Creo que no se lo he comentado pero han de saber que la construcción de la
torre fue financiada por el estado prusiano y aportaciones privadas y por
contrato debía contener espacios para albergar un telescopio, un laboratorio y viviendas
para un número limitado de científicos y técnicos.
Y en un principio el arquitecto las satisfizo. Por ejemplo la luz captada
por el telescopio llegaba al laboratorio ubicado en el sótano, mediante un
sistema de espejos dispuestos en un ángulo de cuarenta y cinco grados (45º) que
la reflejaban desde la parte alta de la torre hasta la base a través de un
hueco interior.
Un laboratorio que debía estar completamente aislado tanto de la luz
exterior como de los cambios de temperatura,
a fin de poder estudiar con precisión las teorías de Einstein sobre la curvatura de una luz sometida a un intenso campo
gravitatorio.
De ahí el ensanchamiento de la base del edificio y el grosor de las paredes
y las antecámaras previas al laboratorio. Para todo tuvo el arquitecto plena
autonomía y libertad, desde la disposición de las habitaciones accesorias, al
diseño de los detalles, pasando por los accesos a la torre. Y todo lo resolvió
demostrando un enorme talento artístico, práctico y constructivo.

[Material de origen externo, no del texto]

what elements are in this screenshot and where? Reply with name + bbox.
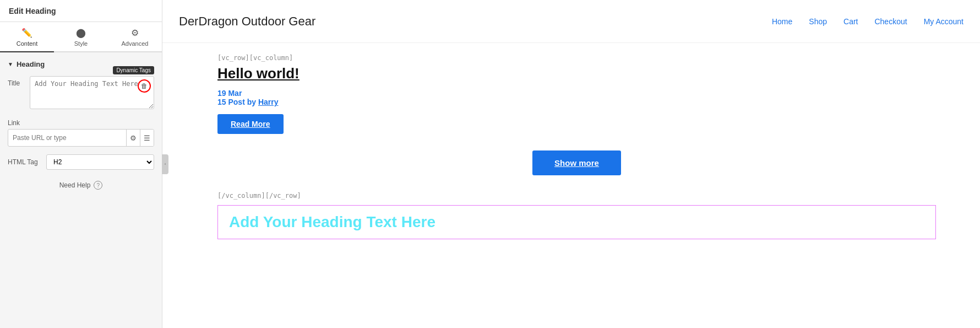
style-icon: ⬤	[76, 28, 86, 38]
link-input[interactable]	[8, 131, 126, 145]
tab-content[interactable]: ✏️ Content	[0, 22, 54, 52]
nav-link-home[interactable]: Home	[772, 17, 792, 26]
link-label: Link	[8, 119, 154, 127]
nav-link-cart[interactable]: Cart	[843, 17, 858, 26]
panel-title: Edit Heading	[0, 0, 162, 22]
post-author-link[interactable]: Harry	[258, 98, 279, 106]
tab-advanced-label: Advanced	[122, 40, 149, 47]
link-input-group: ⚙ ☰	[8, 129, 154, 147]
top-nav: DerDragon Outdoor Gear Home Shop Cart Ch…	[162, 0, 980, 43]
panel-tabs: ✏️ Content ⬤ Style ⚙ Advanced	[0, 22, 162, 52]
post-count-text: 15 Post by	[217, 98, 256, 106]
post-count: 15 Post by Harry	[217, 98, 936, 106]
collapse-icon: ‹	[165, 162, 166, 166]
tab-style[interactable]: ⬤ Style	[54, 22, 108, 52]
title-textarea[interactable]	[30, 76, 154, 109]
html-tag-label: HTML Tag	[8, 158, 46, 166]
nav-link-myaccount[interactable]: My Account	[924, 17, 963, 26]
html-tag-select[interactable]: H2 H1 H3 H4 H5 H6 div span p	[46, 154, 154, 170]
heading-edit-box[interactable]: Add Your Heading Text Here	[217, 205, 936, 239]
read-more-button[interactable]: Read More	[217, 114, 284, 134]
advanced-icon: ⚙	[131, 28, 139, 38]
vc-open-shortcode: [vc_row][vc_column]	[217, 54, 936, 62]
page-content: [vc_row][vc_column] Hello world! 19 Mar …	[162, 43, 980, 328]
tab-style-label: Style	[74, 40, 88, 47]
trash-icon: 🗑	[141, 82, 148, 90]
show-more-button[interactable]: Show more	[532, 150, 621, 175]
html-tag-row: HTML Tag H2 H1 H3 H4 H5 H6 div span p	[8, 154, 154, 170]
need-help[interactable]: Need Help ?	[8, 181, 154, 190]
section-arrow-icon: ▼	[8, 61, 13, 67]
edit-panel: Edit Heading ✏️ Content ⬤ Style ⚙ Advanc…	[0, 0, 162, 328]
nav-link-checkout[interactable]: Checkout	[874, 17, 907, 26]
help-icon: ?	[94, 181, 102, 190]
nav-links: Home Shop Cart Checkout My Account	[772, 17, 963, 26]
link-row: Link ⚙ ☰	[8, 119, 154, 147]
title-field-row: Title Dynamic Tags 🗑	[8, 76, 154, 111]
delete-title-button[interactable]: 🗑	[138, 79, 151, 93]
vc-close-shortcode: [/vc_column][/vc_row]	[217, 192, 936, 200]
nav-link-shop[interactable]: Shop	[809, 17, 827, 26]
post-title[interactable]: Hello world!	[217, 65, 936, 82]
link-settings-button[interactable]: ⚙	[126, 130, 140, 146]
list-icon: ☰	[144, 134, 150, 142]
show-more-section: Show more	[217, 150, 936, 175]
section-heading-label: Heading	[17, 60, 45, 68]
panel-body: ▼ Heading Title Dynamic Tags 🗑 Link ⚙	[0, 52, 162, 328]
post-date: 19 Mar	[217, 89, 936, 98]
gear-icon: ⚙	[130, 134, 137, 142]
site-title: DerDragon Outdoor Gear	[179, 14, 315, 29]
dynamic-tags-button[interactable]: Dynamic Tags	[113, 66, 154, 74]
link-list-button[interactable]: ☰	[140, 130, 154, 146]
content-icon: ✏️	[21, 28, 32, 38]
title-field-content: Dynamic Tags 🗑	[30, 76, 154, 111]
tab-content-label: Content	[17, 40, 38, 47]
title-label: Title	[8, 76, 30, 87]
tab-advanced[interactable]: ⚙ Advanced	[108, 22, 162, 52]
need-help-label: Need Help	[59, 181, 91, 189]
collapse-handle[interactable]: ‹	[162, 154, 168, 174]
post-meta: 19 Mar 15 Post by Harry	[217, 89, 936, 106]
main-area: DerDragon Outdoor Gear Home Shop Cart Ch…	[162, 0, 980, 328]
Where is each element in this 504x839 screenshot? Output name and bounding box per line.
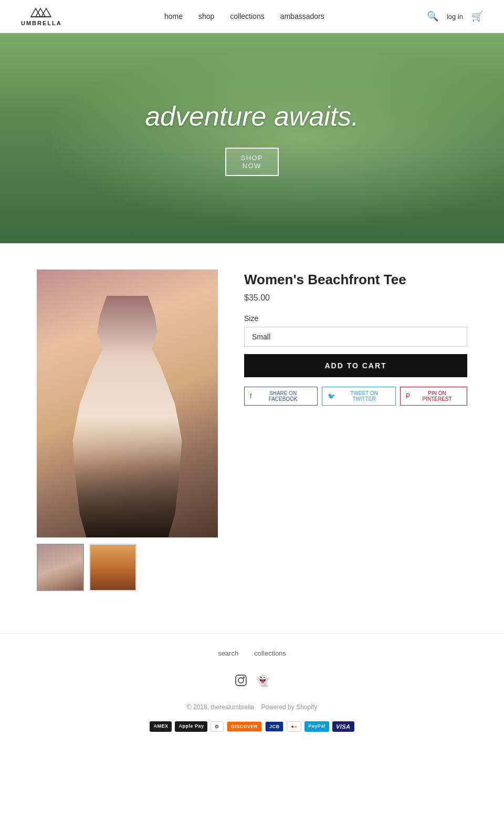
footer-copyright: © 2018, therealumbrella Powered by Shopi… xyxy=(0,696,504,716)
share-pinterest-label: PIN ON PINTEREST xyxy=(413,390,461,402)
product-images xyxy=(37,270,218,591)
share-pinterest-button[interactable]: P PIN ON PINTEREST xyxy=(400,387,467,406)
product-thumb-1[interactable] xyxy=(37,544,84,591)
product-title: Women's Beachfront Tee xyxy=(244,272,467,288)
footer-social: 👻 xyxy=(0,668,504,696)
product-thumbnails xyxy=(37,544,218,591)
svg-rect-4 xyxy=(236,675,246,686)
nav-shop[interactable]: shop xyxy=(198,12,214,20)
payment-paypal: PayPal xyxy=(304,721,329,732)
size-select[interactable]: Small Medium Large X-Large xyxy=(244,327,467,347)
hero-title: adventure awaits. xyxy=(145,100,359,132)
payment-discover: DISCOVER xyxy=(227,721,262,732)
share-facebook-label: SHARE ON FACEBOOK xyxy=(254,390,312,402)
pinterest-icon: P xyxy=(406,392,410,400)
size-label: Size xyxy=(244,314,467,323)
main-nav: home shop collections ambassadors xyxy=(164,12,324,20)
product-thumb-2[interactable] xyxy=(89,544,136,591)
payment-jcb: JCB xyxy=(265,721,284,732)
hero-content: adventure awaits. SHOP NOW xyxy=(145,100,359,176)
search-icon[interactable]: 🔍 xyxy=(427,11,438,22)
powered-by-link[interactable]: Powered by Shopify xyxy=(261,703,317,711)
share-twitter-button[interactable]: 🐦 TWEET ON TWITTER xyxy=(322,387,396,406)
nav-collections[interactable]: collections xyxy=(230,12,264,20)
payment-diners: ⊙ xyxy=(211,721,224,732)
login-link[interactable]: log in xyxy=(447,13,463,20)
hero-banner: adventure awaits. SHOP NOW xyxy=(0,33,504,243)
product-price: $35.00 xyxy=(244,293,467,303)
share-twitter-label: TWEET ON TWITTER xyxy=(338,390,390,402)
svg-point-6 xyxy=(243,677,244,678)
payment-mastercard: ●● xyxy=(287,721,301,732)
nav-home[interactable]: home xyxy=(164,12,183,20)
nav-ambassadors[interactable]: ambassadors xyxy=(280,12,324,20)
cart-icon[interactable]: 🛒 xyxy=(471,11,483,22)
payment-visa: VISA xyxy=(332,721,354,732)
facebook-icon: f xyxy=(250,392,251,400)
product-section: Women's Beachfront Tee $35.00 Size Small… xyxy=(16,270,488,591)
hero-cta-button[interactable]: SHOP NOW xyxy=(225,148,279,176)
footer-nav-search[interactable]: search xyxy=(218,649,238,657)
logo[interactable]: UMBRELLA xyxy=(21,6,62,26)
instagram-icon[interactable] xyxy=(235,674,247,690)
svg-point-5 xyxy=(238,678,244,683)
logo-icon xyxy=(30,6,53,20)
share-facebook-button[interactable]: f SHARE ON FACEBOOK xyxy=(244,387,318,406)
payment-apple-pay: Apple Pay xyxy=(175,721,207,732)
product-info: Women's Beachfront Tee $35.00 Size Small… xyxy=(244,270,467,406)
snapchat-icon[interactable]: 👻 xyxy=(256,674,270,690)
add-to-cart-button[interactable]: ADD TO CART xyxy=(244,354,467,377)
footer-nav-collections[interactable]: collections xyxy=(254,649,286,657)
share-buttons: f SHARE ON FACEBOOK 🐦 TWEET ON TWITTER P… xyxy=(244,387,467,406)
header-actions: 🔍 log in 🛒 xyxy=(427,11,483,22)
site-header: UMBRELLA home shop collections ambassado… xyxy=(0,0,504,33)
footer-nav: search collections xyxy=(0,634,504,668)
logo-text: UMBRELLA xyxy=(21,20,62,26)
twitter-icon: 🐦 xyxy=(328,392,335,400)
payment-amex: AMEX xyxy=(150,721,172,732)
site-footer: search collections 👻 © 2018, therealumbr… xyxy=(0,633,504,748)
footer-payment-methods: AMEX Apple Pay ⊙ DISCOVER JCB ●● PayPal … xyxy=(0,716,504,748)
product-main-image xyxy=(37,270,218,537)
svg-marker-0 xyxy=(31,8,40,17)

A la vista
está.
Sin embargo, el experimento de la torre estaba destinado al fracaso debido,
no a una sino a dos razones ajenas al arquitecto.
Dos fallos
científicos
De un lado uno de naturaleza tecnológica. A pesar de ser uno de los más
modernos de la época, el telescopio
transversal de dieciséis metros (16 m) de longitud que se instaló, no tenía
la precisión suficiente como para poder comprobar los vanguardistas postulados
del genio relativista.
Y del otro uno de naturaleza técnica. Dado que el campo gravitatorio terrestre varía con la altura, una de las posibles
formas de verificar el corrimiento al rojo consiste en medir la posición de las
líneas espectrales emitidas por algún elemento químico, en dos alturas
diferentes. Y es lo que se hizo. La idea era llevar la radiación solar luz
hasta el centro de la torre y desde ahí enviarla a la base y la cima de la torre
y comparar los desplazamientos de los respectivos espectros.
Sin embargo y aunque desde el primer momento se sabía que los catorce
metros (14 m) que separarían esas dos alturas eran insuficientes para producir
una diferencia de posición de las líneas apreciable, aun así, se decidió
construir la torre con esas dimensiones. Estas cosas pueden pasar.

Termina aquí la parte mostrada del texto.